Ve bu âleme geçebilenler İmparator olarak adlandırılabilecekti.
“Emredersiniz, Majesteleri!” Dünyadaki tüm varlıklar cevap verdi.
Ardından, Lin Beifan dört ilahi canavarın yaralarını iyileştirmek için Göksel Tao’nun gücünü kullandı ve onları gerektiğinde çağrılmaya hazır bir şekilde dört yönü korumaya devam etmeleri için geri gönderdi.
Daha sonra olay sonrası ile ilgilenmek üzere imparatorluk sarayına döndü.
Kadınlar Lin Beifan’a baktılar, hem tanıdık hem de tuhaf hissediyorlardı ve kalplerinde biraz korku vardı.
İmparatorlarının sadece sonsuzlukta bir kez hükümdar olmakla kalmayıp aynı zamanda bugün dünyanın en güçlüsü olduğunu asla hayal etmemişlerdi!
Daha da hayal edilemez olan şey, onun sadece bugün dünyanın en güçlüsü değil, aynı zamanda çağlar boyunca eşi benzeri olmayan efsanevi bir figür olan Dünya Ölümsüzlüğüne erişmiş yenilmez bir varlık olmasıydı!
Ve daha da hayal edemedikleri şey, onun yalnızca bir Dünyevi Ölümsüz değil, aynı zamanda bu dünyanın efendisi olduğuydu!
Hayal bile edilemeyen bir başka şey ise, sadece dünyanın efendisi olmakla kalmayıp, aynı zamanda yepyeni bir xiulian uygulama alanına öncülük ederek, bugün dünyadaki tek İmparator seviyesindeki güç merkezi haline gelmesiydi!
Her şey çok hızlı değişmişti, o kadar hızlıydı ki henüz farkına varıp tepki vermemişlerdi!
Lin Beifan kollarını iki yana açtı ve gülümseyerek, “Sorun ne… artık beni tanımıyor musun?” dedi.
“Siz… siz gerçekten Majesteleri misiniz?” Eş Xiang çekingen bir şekilde sordu.
“Elbette, ben benim, gerçek, hakiki ve gerçek, aldatma yok!” Lin Beifan güldü.
“Ama siz değişmişsiniz… Tanıdığımız İmparatora pek benzemiyorsunuz!” Yaoyao dilini çıkarırken şakacı bir tonda konuştu.
Lin Beifan uzandı ve onu kucağına çekti, “Fark nerede? Yakında sana her zaman aynı olduğumu, sana olan sevgimin hiç değişmediğini göstereceğim!”
Böylece, Lin Beifan birkaç gününü onların aşinalık duygularını yeniden kazanmalarına yardımcı olarak geçirdi.
İmparator hâlâ aynı imparatordu, her zamanki gibi büyük bir kötü adamdı!

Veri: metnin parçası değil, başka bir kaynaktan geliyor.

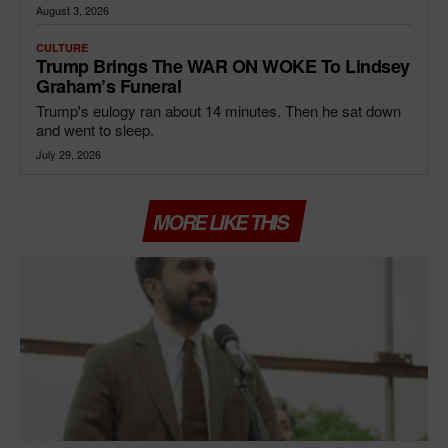
August 3, 2026
CULTURE
Trump Brings The WAR ON WOKE To Lindsey
Graham’s Funeral
Trump's eulogy ran about 14 minutes. Then he sat down
and went to sleep.
July 29, 2026
MORE LIKE THIS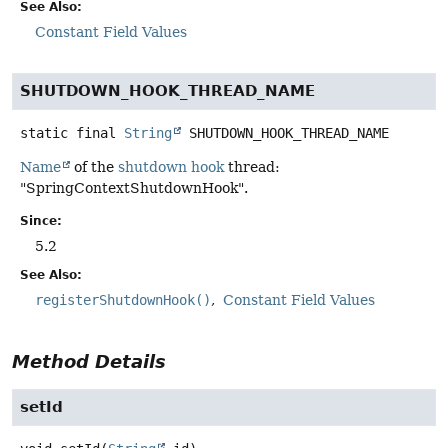
See Also:
Constant Field Values
SHUTDOWN_HOOK_THREAD_NAME
static final
String
SHUTDOWN_HOOK_THREAD_NAME
Name
of the
shutdown hook
thread:
"SpringContextShutdownHook".
Since:
5.2
See Also:
registerShutdownHook()
Constant Field Values
Method Details
setId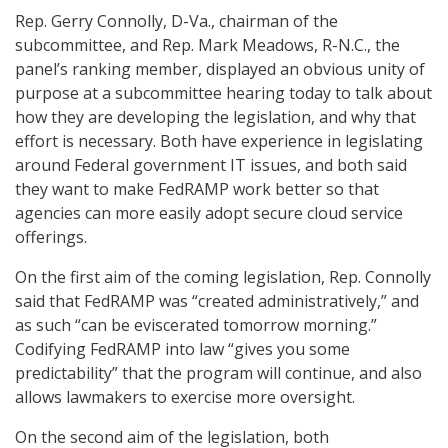
Rep. Gerry Connolly, D-Va., chairman of the
subcommittee, and Rep. Mark Meadows, R-N.C., the
panel’s ranking member, displayed an obvious unity of
purpose at a subcommittee hearing today to talk about
how they are developing the legislation, and why that
effort is necessary. Both have experience in legislating
around Federal government IT issues, and both said
they want to make FedRAMP work better so that
agencies can more easily adopt secure cloud service
offerings.
On the first aim of the coming legislation, Rep. Connolly
said that FedRAMP was “created administratively,” and
as such “can be eviscerated tomorrow morning.”
Codifying FedRAMP into law “gives you some
predictability” that the program will continue, and also
allows lawmakers to exercise more oversight.
On the second aim of the legislation, both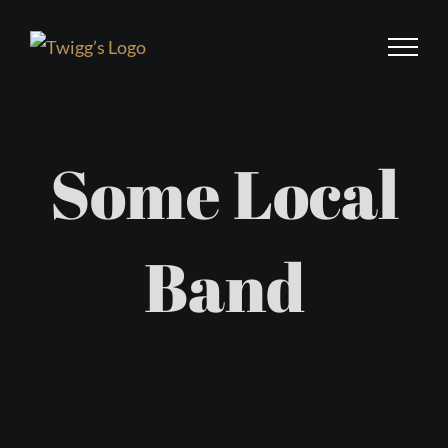
Skip
to
content
Some Local
Band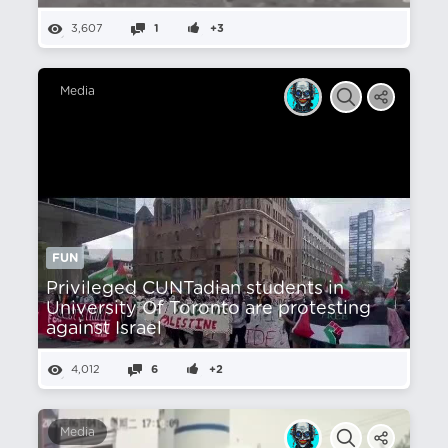
3,607
1
+3
Media
FUN
Privileged CUNTadian students in
University Of Toronto are protesting
against Israel
4,012
6
+2
Media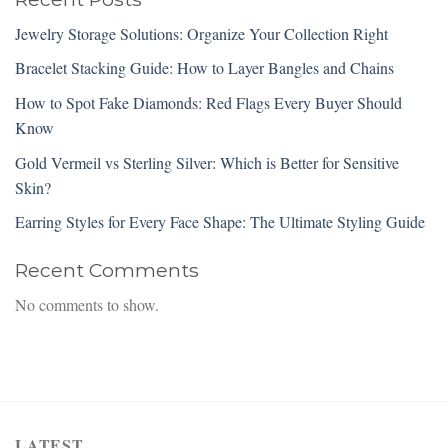
Jewelry Storage Solutions: Organize Your Collection Right
Bracelet Stacking Guide: How to Layer Bangles and Chains
How to Spot Fake Diamonds: Red Flags Every Buyer Should
Know
Gold Vermeil vs Sterling Silver: Which is Better for Sensitive
Skin?
Earring Styles for Every Face Shape: The Ultimate Styling Guide
Recent Comments
No comments to show.
LATEST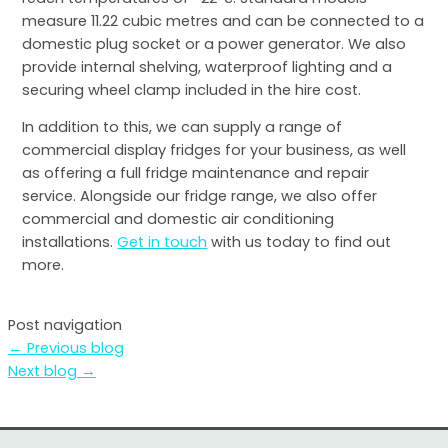
measure 11.22 cubic metres and can be connected to a
domestic plug socket or a power generator. We also
provide internal shelving, waterproof lighting and a
securing wheel clamp included in the hire cost.
In addition to this, we can supply a range of
commercial display fridges for your business, as well
as offering a full fridge maintenance and repair
service. Alongside our fridge range, we also offer
commercial and domestic air conditioning
installations.
Get in touch
with us today to find out
more.
Post navigation
←
Previous blog
Next blog
→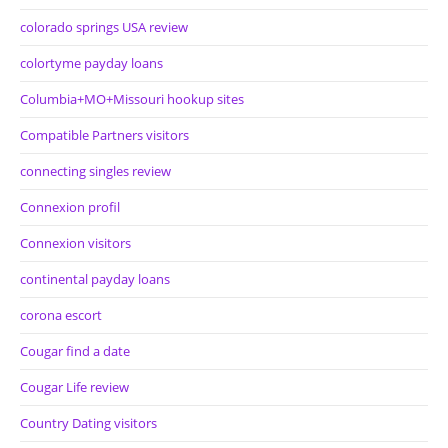
colorado springs USA review
colortyme payday loans
Columbia+MO+Missouri hookup sites
Compatible Partners visitors
connecting singles review
Connexion profil
Connexion visitors
continental payday loans
corona escort
Cougar find a date
Cougar Life review
Country Dating visitors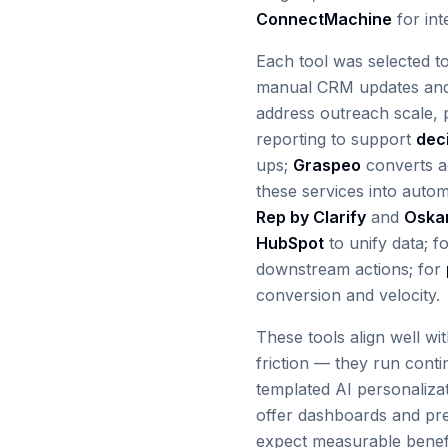
ConnectMachine
for int
Each tool was selected t
manual CRM updates and
address outreach scale, p
reporting to support
dec
ups;
Graspeo
converts ac
these services into auto
Rep by Clarify
and
Oska
HubSpot
to unify data; f
downstream actions; for
conversion and velocity.
These tools align well wi
friction — they run cont
templated AI personaliz
offer dashboards and preb
expect measurable benefi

Ancak, hâlâ ilgilenilmesi gereken bir kadın vardı.
Mo Yuyan, Lin Beifan’ı yakından izliyordu, uzanıp ona dokunmak istedi ama cesaret edemedi, heyecanlı ama gergin bir şekilde, “Majesteleri… siz kıdemlisiniz, değil mi?” dedi.
Lin Beifan başını salladı, “Bu doğru! Dört Kutsal Canavar gölgelerde gizlenip yüce olanı avladıkları için bunu bir sır olarak saklamak zorundaydım! Artık endişelenecek bir şey yok…”
“Majesteleri, açıklamanıza gerek yok, anlıyorum!”
Mo Yuyan genç bir kadının utangaç ve gergin tavrıyla, “Üstat, size karşı olan hislerimi biliyor olmalısınız! Şimdi tek bilmek istediğim benimle ne yapmayı planladığınız…”
Lin Beifan elini uzattı ve Mo Yuyan hemen onun kucağına atıldı, “Başka ne olabilir ki? Seni eşim olarak alacağım!”
Mo Yuyan şaşkın bir şekilde “Ah?” diye haykırdı.
“Ne? İstemiyor musun?”
“Hayır… İstiyorum!” Mo Yuyan utangaç bir şekilde başını eğdi, yüzü çoktan tanınmayacak kadar kızarmıştı.
Lin Beifan onu gururla kucakladı ve ejderha yatağına çıktı.
Ve böylece uykusuz bir gece daha başladı.
Kraliçe Medusa’ya gelince, o da nihayetinde kaçamadı.
İsteksizlik ve rızanın karışımıyla o da Lin Beifan’ın kadını oldu.